┌─ Supplied data

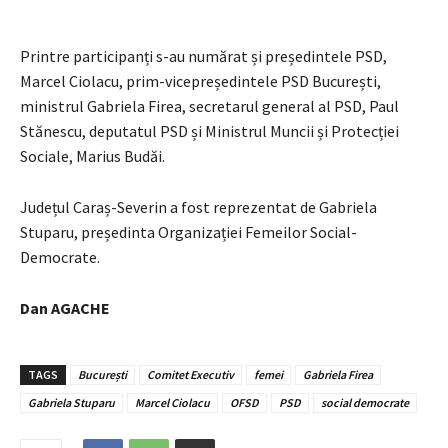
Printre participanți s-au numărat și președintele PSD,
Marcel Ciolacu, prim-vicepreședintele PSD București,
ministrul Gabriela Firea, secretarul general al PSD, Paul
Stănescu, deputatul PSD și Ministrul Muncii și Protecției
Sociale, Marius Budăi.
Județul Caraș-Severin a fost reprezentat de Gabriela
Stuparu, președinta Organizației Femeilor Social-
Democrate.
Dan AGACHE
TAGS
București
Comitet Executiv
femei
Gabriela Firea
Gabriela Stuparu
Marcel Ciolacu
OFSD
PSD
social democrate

└─
┌─ Supplied data

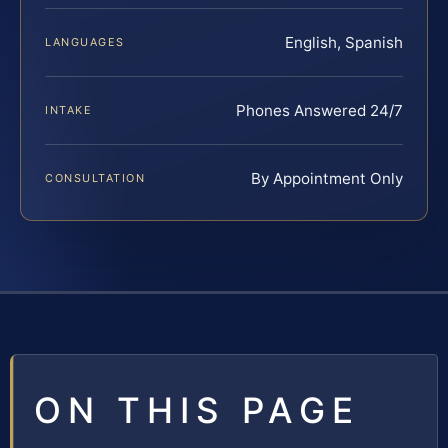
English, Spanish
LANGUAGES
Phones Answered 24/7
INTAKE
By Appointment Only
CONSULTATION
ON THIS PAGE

└─

For this exercise, output exactly the lines above from the line with "Stuparu, președinta Organizației" to the line with "social democrate", counting both, and leave out the rest.

Stuparu, președinta Organizației Femeilor Social-
Democrate.
Dan AGACHE
TAGS
București
Comitet Executiv
femei
Gabriela Firea
Gabriela Stuparu
Marcel Ciolacu
OFSD
PSD
social democrate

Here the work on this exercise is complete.